Our work will not always be exciting, but God helps us see it with more understanding. There are moments when something holy happens, or maybe it was just a coincidence, or maybe it was both. Someone has a problem and we solve it, because God has given us the gifts to solve problems. We are in a meeting that is going long and going poorly and we tell God what we are feeling. We are praying for better results. We are talking to a coworker who is going through a hard time. She thanks us for our concern. God helps us care for her. 

Seeing where we experience joy is seeing where God is at work. We make a difficult decision and know we made the right decision. We say something thoughtful to someone who is not thoughtful. Someone says a gracious word about what we are doing and it feels like a gift. 

Many of you know that I am mourning the passing of Fred Jappe, who was 89.  Fred was father to my childhood best friend (Mark), a model of thoughtful Christian devotion, and an outstanding human.  He was an original thinker, a fantastic teacher, and a lovely person to be around. He influenced me greatly growing up at Del Cerro as a teen. I shared his great love of books, of quick ribard wit, and of unconventional theological discussions. This Mesa College Chemistry professor taught me to be radically open to every argument, book, and speaker. He was so impressed that Mark and I went to hear Rev. Ike in person. He paid for our gas (and a milkshake afterwards) for his son and me to attend Bible Study Fellowship in Oceanside every week for one entire school year, a 40 min drive each way. 
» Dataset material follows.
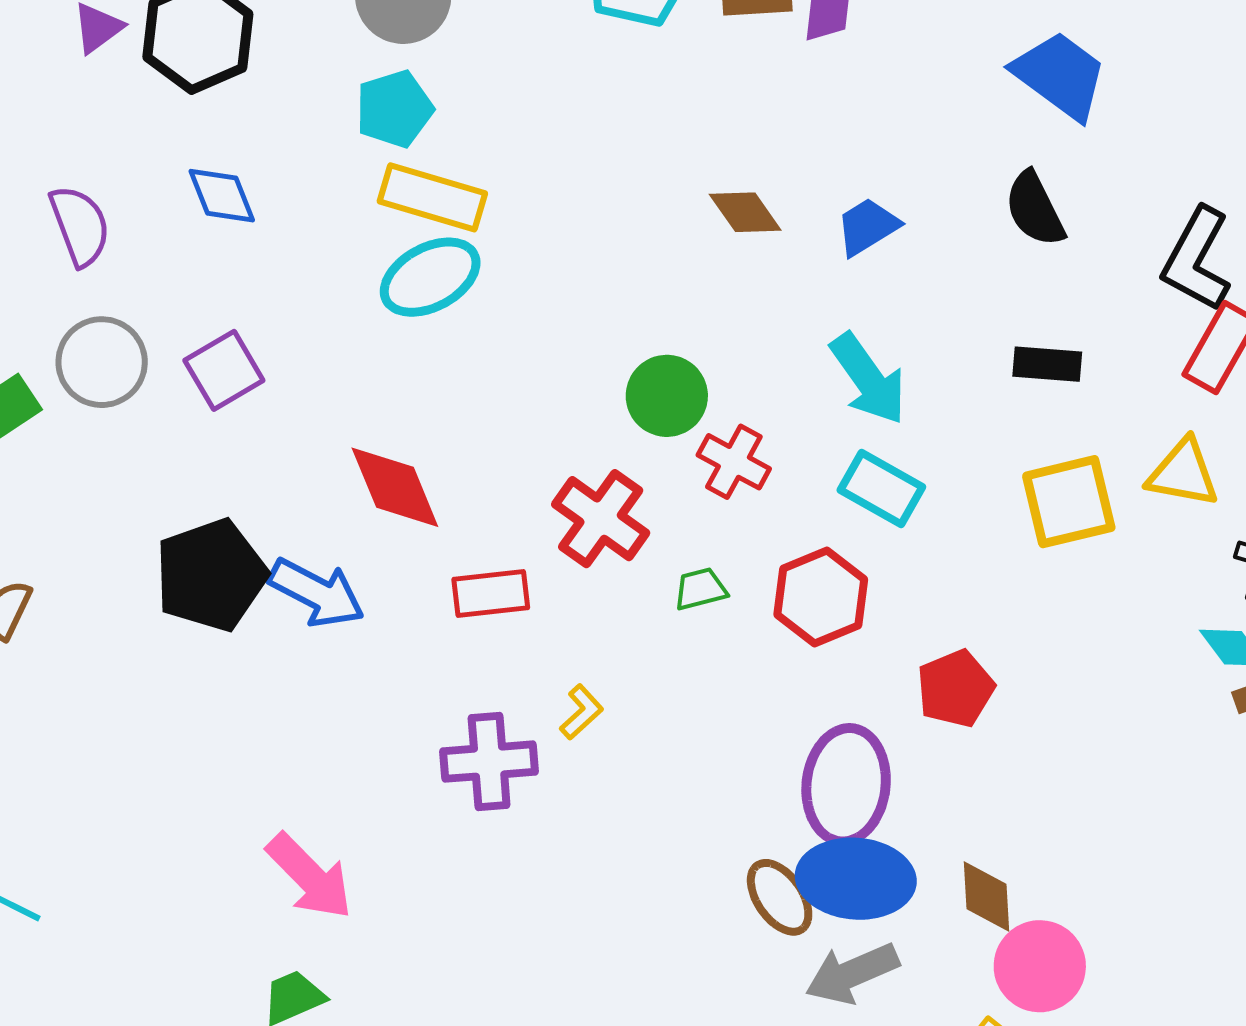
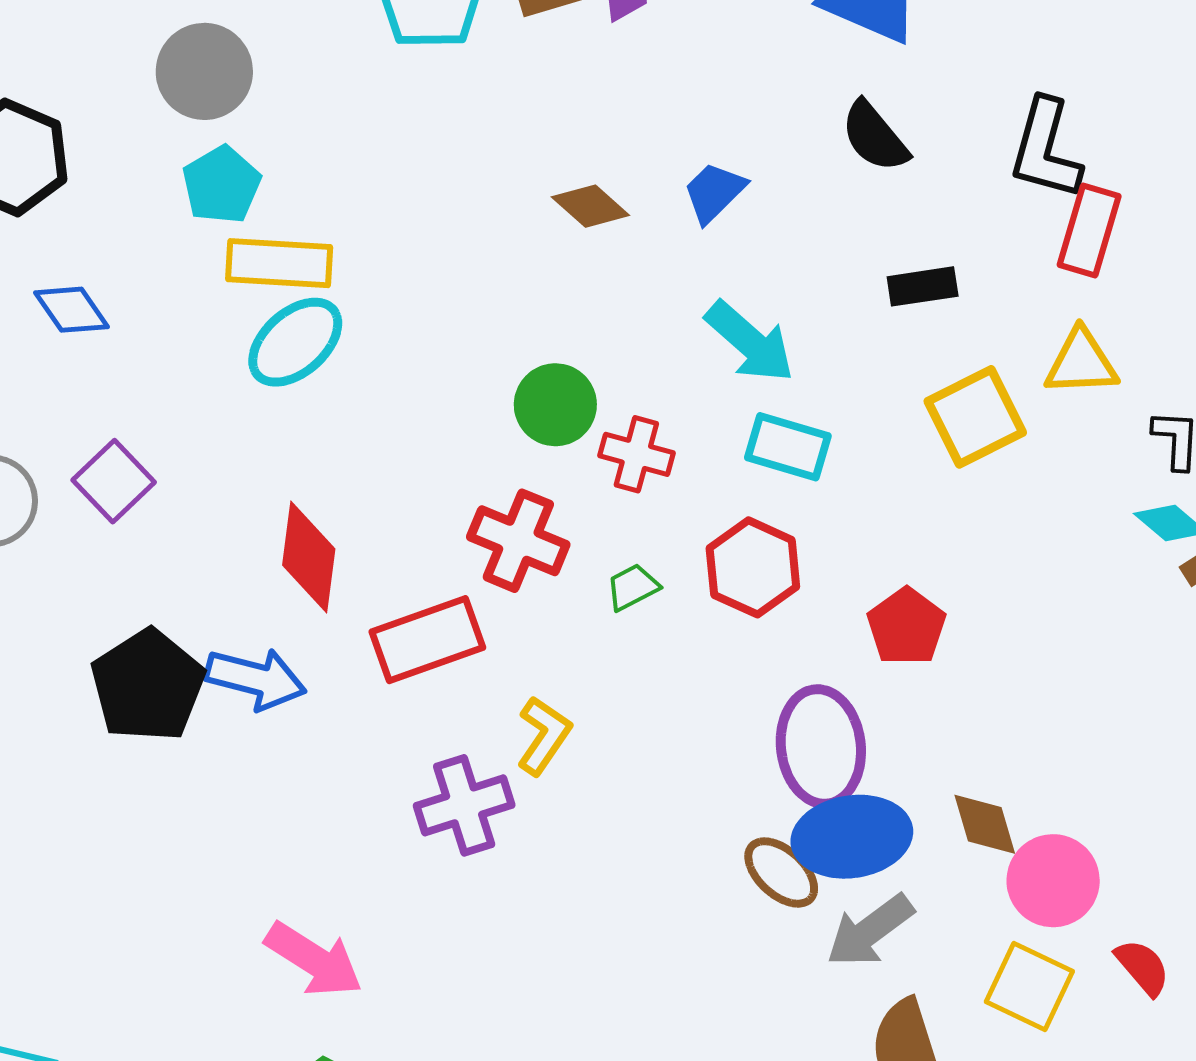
red diamond: (395, 487) -> (309, 557), turned 43
red rectangle: (491, 593) -> (427, 640), size x1.4
yellow L-shape: (581, 712) -> (544, 736), size x1.4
As I’ve told you my father, Jay Usey, was a good man and an alcoholic, who drank himself to sleep every night.  He wasn’t mean; far from it, but he was absent from his family most every night after 6 pm.  Consequently I cobbled together a frankenstein father figure from men I knew whom I admired: Sam my pastor, Bill my Campus Life director, Mike one of my girlfriend’s father, and Fred Jappe.  He wasn’t the last person in my life to encourage me to think with deep curiosity and intellectual courage, but he was likely the first.  Fred was not afraid to question any theology and to listen carefully.  Along with my brother and sister, Fred was always shoving books into my hands that he thought I should read, and then he’d want to discuss it with me.  He was hungry for discussion and knowledge, and this in the context of a deeply held faith in Jesus Christ.  As I said Fred was a chemistry professor at Mesa Community College, and he taught a NT course that was open to all comers and always packed.  I met many of his former students at my church, several of which had become Christians because of Fred’s wide open class. 
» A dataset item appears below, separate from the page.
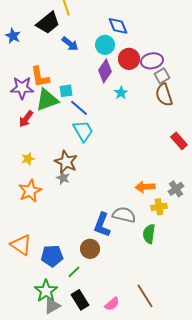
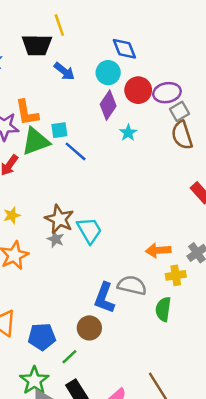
black trapezoid: (48, 23) -> (37, 45), turned 40
cyan trapezoid: (83, 131) -> (89, 230), moved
Every Sunday night my church had an informal bible study from 6-7; there was no youth group.  With my BFFs Jeff and Mark (Fred’s son), we always went out to the movies afterwards.  Mark often invited his father Fred to join us (Fred was the only one of our fathers to be at church), and Fred consistently declined, saying, “No thanks, son, I’m going to go home and sleep with your mother.”  He was quite clear that no movie could ever win out over having sex with his wife, Kay.  One time when I was home from Baylor I preached a sermon on the importance of failure–I actually preached it again here my second Sunday ever at College Park in 1994.  It was a different type of sermon for me, more allusive and indirect, different from the psychological sermons that my mentor Sam preached.  Fred found me afterwards and said, “This is exactly the type of sermons you should be preaching.”  He blessed my unique voice. Of all the many people Ann has met of my friends in San Diego, Fred was Ann’s all time favorite. 
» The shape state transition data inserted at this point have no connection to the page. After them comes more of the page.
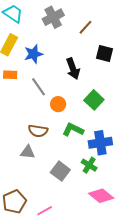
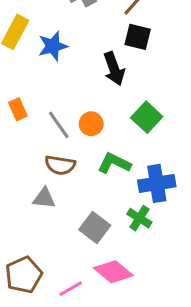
black square: (104, 54) -> (138, 37), moved
orange rectangle: (10, 75) -> (18, 109), moved, turned 64
gray line: (39, 87) -> (59, 125), moved
pink diamond: (101, 196) -> (113, 272), moved

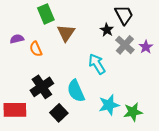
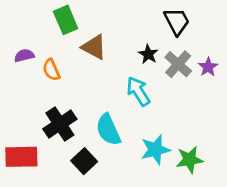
black star: (107, 30) -> (148, 54), moved
brown triangle: (66, 33) -> (94, 47), turned -36

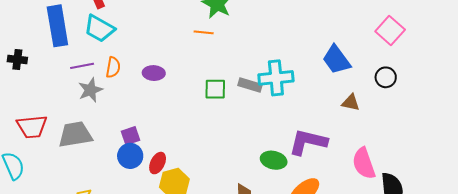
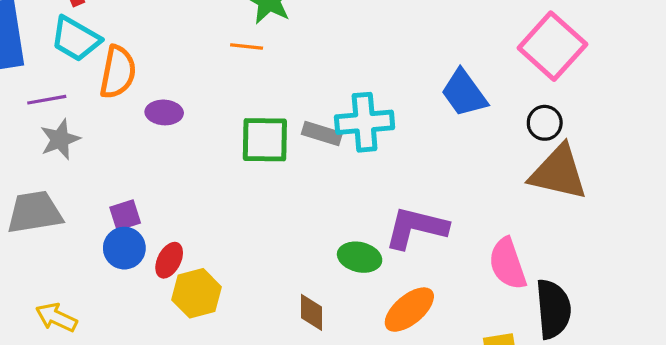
pink square: (390, 31) -> (552, 46), size x1.4
orange semicircle: (113, 67) -> (118, 72), moved, size x1.5
green square: (215, 89) -> (265, 140), size x1.4
brown triangle: (351, 103) -> (558, 172), moved, size x2.0

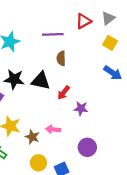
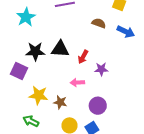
brown semicircle: (61, 58) -> (99, 23), moved, turned 120
pink arrow: (53, 129) -> (77, 83), moved
purple circle: (87, 147) -> (98, 106), moved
We also shared a birthday–he would have been 90 in three weeks, and I was planning to be there for it.  His East Coast funeral is Feb 19 in Washington D.C., and I’m hoping to attend.  Fred’s work was imbued with God’s presence, and all who knew him felt it.

The things we do, the people we meet, and the work we create are chances to share our life with God. A lawyer pushes for justice. A teacher sees the light go on. A manager helps workers get along. A CPA makes the numbers less intimidating. An architect creates something beautiful. When we pay attention to God at work we see what our lives could be.